New Federal Rules on Electronic Discovery

Amendments to the Federal Rules of Civil Procedure addressing the discovery of electronically-stored information are scheduled to take effect on December 1, 2006. With the Information Age in full swing, the roles of corporate IT departments and IT professionals have changed from merely keeping the company's computer systems up and running to acting as librarians and record keepers for all activities occurring on the company's computer system, including managing electronic data on networks spanning multiple servers, back-up tapes, hard drives, laptops and PDAs. Savvy litigants are increasingly pursuing electronic records of all types as part of the discovery process.
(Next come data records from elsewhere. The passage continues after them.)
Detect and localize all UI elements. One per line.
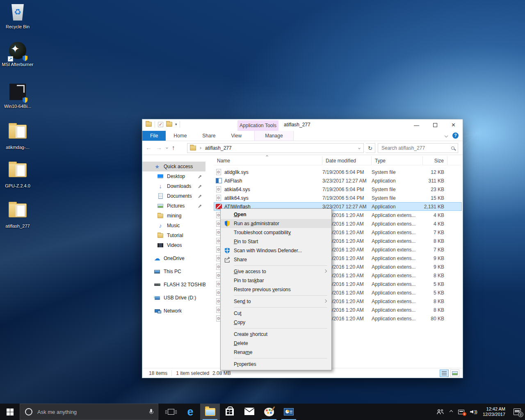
menu-item-troubleshoot-compatibility[interactable]: Troubleshoot compatibility: [221, 228, 331, 237]
menu-item-copy[interactable]: Copy: [221, 318, 331, 327]
taskbar-app-store[interactable]: [220, 404, 240, 420]
folder-icon: [8, 163, 27, 182]
sidebar-item-flash-32-toshiba-e[interactable]: FLASH 32 TOSHIBA (E: [142, 280, 205, 290]
contextual-tab-header[interactable]: Application Tools: [237, 120, 278, 131]
address-dropdown-icon[interactable]: [358, 147, 361, 149]
menu-item-rename[interactable]: Rename: [221, 348, 331, 357]
qat-customize-icon[interactable]: ▾: [175, 122, 177, 126]
tab-share[interactable]: Share: [194, 131, 223, 141]
file-type: Application extens...: [372, 307, 423, 313]
recycle-bin-icon: [8, 4, 27, 23]
recent-locations-icon[interactable]: [166, 146, 168, 149]
tray-expand-chevron-icon[interactable]: [450, 411, 452, 413]
menu-item-restore-previous-versions[interactable]: Restore previous versions: [221, 285, 331, 294]
thumbnail-view-button[interactable]: [450, 370, 459, 377]
close-button[interactable]: ×: [444, 119, 463, 131]
minimize-button[interactable]: —: [407, 119, 426, 131]
taskbar-app-paint[interactable]: [259, 404, 279, 420]
desktop-icon-msi-afterburner[interactable]: ↗MSI Afterburner: [0, 42, 35, 67]
taskbar-clock[interactable]: 12:42 AM 12/23/2017: [483, 406, 505, 417]
taskbar-app-monitor-app[interactable]: [279, 404, 299, 420]
pin-icon: [199, 175, 202, 177]
sidebar-item-mining[interactable]: mining: [142, 211, 205, 221]
column-header-date-modified[interactable]: Date modified: [322, 156, 372, 165]
menu-item-send-to[interactable]: Send to: [221, 297, 331, 306]
tab-manage[interactable]: Manage: [254, 131, 293, 141]
column-header-type[interactable]: Type: [372, 156, 423, 165]
taskbar-app-mail[interactable]: [240, 404, 259, 420]
sidebar-item-this-pc[interactable]: This PC: [142, 267, 205, 276]
search-input[interactable]: Search atiflash_277: [378, 143, 458, 153]
refresh-button[interactable]: ↻: [365, 143, 375, 153]
microphone-icon[interactable]: [149, 409, 153, 415]
menu-item-create-shortcut[interactable]: Create shortcut: [221, 330, 331, 339]
column-header-name[interactable]: Name: [214, 156, 322, 165]
column-headers: NameDate modifiedTypeSize: [214, 156, 462, 165]
menu-item-pin-to-start[interactable]: Pin to Start: [221, 237, 331, 246]
details-view-button[interactable]: [440, 370, 449, 377]
column-header-size[interactable]: Size: [423, 156, 447, 165]
tab-home[interactable]: Home: [166, 131, 194, 141]
back-button[interactable]: ←: [146, 144, 152, 151]
forward-button[interactable]: →: [156, 144, 162, 151]
desktop-icon-label: Recycle Bin: [0, 24, 35, 30]
menu-item-label: Restore previous versions: [234, 287, 291, 292]
desktop-icon-atiflash-277[interactable]: atiflash_277: [0, 201, 35, 229]
sidebar-item-usb-drive-d-[interactable]: USB Drive (D:): [142, 293, 205, 303]
sidebar-item-tutorial[interactable]: Tutorial: [142, 231, 205, 240]
start-button[interactable]: [0, 404, 20, 420]
taskbar-search-input[interactable]: Ask me anything: [20, 404, 158, 420]
menu-item-cut[interactable]: Cut: [221, 309, 331, 318]
file-row[interactable]: atidgllk.sys7/19/2006 5:04 PMSystem file…: [214, 168, 462, 176]
sidebar-item-documents[interactable]: Documents: [142, 191, 205, 201]
sidebar-item-pictures[interactable]: Pictures: [142, 201, 205, 211]
taskbar-app-file-explorer[interactable]: [200, 404, 220, 420]
task-view-button[interactable]: [162, 404, 180, 420]
qat-properties-icon[interactable]: ✓: [158, 122, 163, 127]
submenu-arrow-icon: [324, 299, 327, 303]
file-size: 15 KB: [423, 195, 447, 201]
ribbon-collapse-icon[interactable]: [445, 134, 448, 137]
menu-item-pin-to-taskbar[interactable]: Pin to taskbar: [221, 276, 331, 285]
volume-icon[interactable]: ))): [470, 410, 477, 414]
address-bar[interactable]: atiflash_277: [187, 143, 364, 153]
tab-view[interactable]: View: [223, 131, 249, 141]
desktop-icon-recycle-bin[interactable]: Recycle Bin: [0, 3, 35, 30]
taskbar-app-edge[interactable]: e: [180, 404, 200, 420]
action-center-button[interactable]: 2: [514, 409, 521, 415]
menu-item-share[interactable]: Share: [221, 255, 331, 264]
help-icon[interactable]: ?: [452, 132, 459, 139]
file-row[interactable]: atikia64.sys7/19/2006 5:04 PMSystem file…: [214, 185, 462, 194]
menu-item-delete[interactable]: Delete: [221, 339, 331, 348]
desktop-icon-gpu-z-2-4-0[interactable]: GPU-Z.2.4.0: [0, 161, 35, 189]
sidebar-item-desktop[interactable]: Desktop: [142, 171, 205, 181]
sidebar-item-quick-access[interactable]: Quick access: [142, 162, 205, 171]
maximize-button[interactable]: [426, 119, 444, 131]
sidebar-item-music[interactable]: Music: [142, 221, 205, 231]
desktop-icon-win10-64bi-[interactable]: Win10-64Bi...: [0, 84, 35, 109]
file-name-cell: atidgllk.sys: [214, 169, 322, 176]
sidebar-item-network[interactable]: Network: [142, 306, 205, 316]
network-disconnected-icon[interactable]: ✕: [458, 410, 464, 414]
sidebar-item-label: USB Drive (D:): [164, 295, 196, 301]
sidebar-item-label: Music: [167, 223, 180, 228]
view-buttons: [440, 370, 463, 377]
menu-item-open[interactable]: Open: [221, 210, 331, 219]
tab-file[interactable]: File: [142, 131, 166, 141]
file-row[interactable]: AtiFlash3/23/2017 12:27 AMApplication311…: [214, 176, 462, 185]
file-name: atillk64.sys: [224, 195, 249, 201]
menu-item-run-as-administrator[interactable]: Run as administrator: [221, 219, 331, 228]
file-row[interactable]: atillk64.sys7/19/2006 5:04 PMSystem file…: [214, 194, 462, 202]
menu-item-properties[interactable]: Properties: [221, 360, 331, 369]
desktop-icon-atikmdag-[interactable]: atikmdag-...: [0, 122, 35, 150]
people-icon[interactable]: [437, 409, 444, 415]
sidebar-item-videos[interactable]: Videos: [142, 240, 205, 250]
sidebar-item-onedrive[interactable]: OneDrive: [142, 253, 205, 263]
breadcrumb[interactable]: atiflash_277: [205, 145, 232, 151]
menu-item-scan-with-windows-defender-[interactable]: Scan with Windows Defender...: [221, 246, 331, 255]
menu-item-give-access-to[interactable]: Give access to: [221, 267, 331, 276]
title-bar[interactable]: ✓ ▾ Application Tools atiflash_277 — ×: [142, 119, 463, 131]
up-button[interactable]: ↑: [172, 144, 175, 151]
sidebar-item-downloads[interactable]: Downloads: [142, 181, 205, 191]
qat-new-folder-icon[interactable]: [166, 122, 172, 127]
The amendments to the Federal Rules of Civil Procedure attempt to reduce costly discovery disputes pertaining to electronic discovery by offering structure, uniformity and guidance as to how electronic discovery should proceed. However, the rules also dictate a significant amount of work that must be done by litigants in the first 120 days after commencement of the lawsuit. From the beginning of the litigation, litigants must work closely with their IT departments and litigation counsel to ensure compliance with electronic discovery rules. Penalties for non-compliance with the electronic discovery rules can be devastating, ranging from significant monetary penalties to dismissal of lawsuits.
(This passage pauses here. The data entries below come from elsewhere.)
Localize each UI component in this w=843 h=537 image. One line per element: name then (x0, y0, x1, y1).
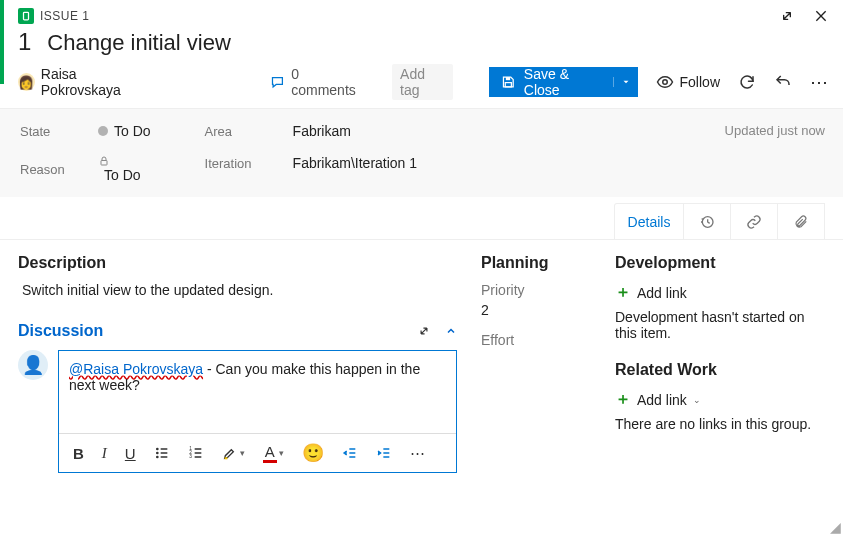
numbered-list-button[interactable]: 123 (188, 445, 204, 461)
highlight-button[interactable]: ▾ (222, 445, 245, 461)
tab-details[interactable]: Details (614, 203, 684, 239)
related-add-link-button[interactable]: ＋ Add link ⌄ (615, 389, 825, 410)
issue-type-icon (18, 8, 34, 24)
expand-discussion-icon[interactable] (417, 324, 431, 338)
dev-add-link-label: Add link (637, 285, 687, 301)
assignee-picker[interactable]: 👩 Raisa Pokrovskaya (18, 66, 152, 98)
save-close-button[interactable]: Save & Close (489, 66, 613, 98)
reason-value[interactable]: To Do (98, 155, 141, 183)
comment-editor[interactable]: @Raisa Pokrovskaya - Can you make this h… (58, 350, 457, 473)
more-actions-button[interactable]: ⋯ (810, 71, 829, 93)
save-dropdown-button[interactable] (613, 77, 637, 87)
follow-button[interactable]: Follow (656, 73, 720, 91)
avatar-icon: 👩 (18, 73, 35, 91)
iteration-value[interactable]: Fabrikam\Iteration 1 (293, 155, 418, 171)
assignee-name: Raisa Pokrovskaya (41, 66, 153, 98)
development-heading: Development (615, 254, 825, 272)
planning-heading: Planning (481, 254, 591, 272)
priority-label: Priority (481, 282, 591, 298)
svg-rect-2 (505, 83, 511, 87)
plus-icon: ＋ (615, 389, 631, 410)
mention-chip[interactable]: @Raisa Pokrovskaya (69, 361, 203, 377)
comments-count[interactable]: 0 comments (270, 66, 362, 98)
save-close-splitbutton: Save & Close (489, 67, 637, 97)
discussion-heading: Discussion (18, 322, 103, 340)
lock-icon (98, 155, 141, 167)
underline-button[interactable]: U (125, 445, 136, 462)
area-label: Area (205, 124, 275, 139)
reason-label: Reason (20, 162, 80, 177)
resize-grip-icon[interactable]: ◢ (830, 519, 841, 535)
follow-label: Follow (680, 74, 720, 90)
effort-label: Effort (481, 332, 591, 348)
description-heading: Description (18, 254, 457, 272)
iteration-label: Iteration (205, 156, 275, 171)
tab-links[interactable] (730, 203, 778, 239)
indent-button[interactable] (376, 445, 392, 461)
development-empty-text: Development hasn't started on this item. (615, 309, 825, 341)
related-heading: Related Work (615, 361, 825, 379)
work-item-title[interactable]: Change initial view (47, 30, 230, 56)
close-icon[interactable] (813, 8, 829, 24)
related-empty-text: There are no links in this group. (615, 416, 825, 432)
dev-add-link-button[interactable]: ＋ Add link (615, 282, 825, 303)
description-text[interactable]: Switch initial view to the updated desig… (22, 282, 457, 298)
current-user-avatar: 👤 (18, 350, 48, 380)
svg-point-8 (156, 456, 157, 457)
work-item-number: 1 (18, 28, 31, 56)
more-format-button[interactable]: ⋯ (410, 444, 425, 462)
state-label: State (20, 124, 80, 139)
tab-history[interactable] (683, 203, 731, 239)
svg-rect-0 (24, 12, 29, 20)
bold-button[interactable]: B (73, 445, 84, 462)
add-tag-button[interactable]: Add tag (392, 64, 453, 100)
state-dot-icon (98, 126, 108, 136)
state-value[interactable]: To Do (98, 123, 151, 139)
updated-timestamp: Updated just now (725, 123, 825, 138)
chevron-down-icon: ⌄ (693, 395, 701, 405)
font-color-button[interactable]: A▾ (263, 443, 284, 463)
svg-rect-1 (506, 77, 510, 80)
comments-text: 0 comments (291, 66, 362, 98)
plus-icon: ＋ (615, 282, 631, 303)
area-value[interactable]: Fabrikam (293, 123, 351, 139)
issue-type-label: ISSUE 1 (40, 9, 90, 23)
svg-point-3 (662, 80, 667, 85)
emoji-button[interactable]: 🙂 (302, 442, 324, 464)
related-add-link-label: Add link (637, 392, 687, 408)
comment-input[interactable]: @Raisa Pokrovskaya - Can you make this h… (59, 351, 456, 433)
priority-value[interactable]: 2 (481, 302, 591, 318)
bullet-list-button[interactable] (154, 445, 170, 461)
accent-bar (0, 0, 4, 84)
save-close-label: Save & Close (524, 66, 602, 98)
svg-point-6 (156, 448, 157, 449)
italic-button[interactable]: I (102, 445, 107, 462)
svg-rect-4 (101, 161, 107, 166)
collapse-discussion-icon[interactable] (445, 325, 457, 337)
outdent-button[interactable] (342, 445, 358, 461)
fullscreen-icon[interactable] (779, 8, 795, 24)
svg-point-7 (156, 452, 157, 453)
refresh-icon[interactable] (738, 73, 756, 91)
undo-icon[interactable] (774, 73, 792, 91)
tab-attachments[interactable] (777, 203, 825, 239)
svg-text:3: 3 (189, 454, 192, 459)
U.S. Supreme Court to Rule on Issue of Patent Claim Obviousness

More than twenty interested parties have filed amicus curiae briefs in a recent patent case, KSR v. Teleflex (S.Ct. 2006, Docket No. 04-1350). Leave to appeal to the U.S. Supreme Court was granted to clarify the standard of obviousness for a patent claim as propounded by the Court of Appeals for the Federal Circuit.  The question presented to the Supreme Court is whether the Federal Circuit has erred in holding that a claimed invention cannot be held "obvious," and thus unpatentable under 35 U.S.C. 103(a) in the absence of some proven "teaching, suggestion, or motivation" that would have led a person of ordinary skill in the art to combine the relevant prior art teachings in the manner claimed. Oral arguments in KSR v. Teleflex are set for November 28, 2006.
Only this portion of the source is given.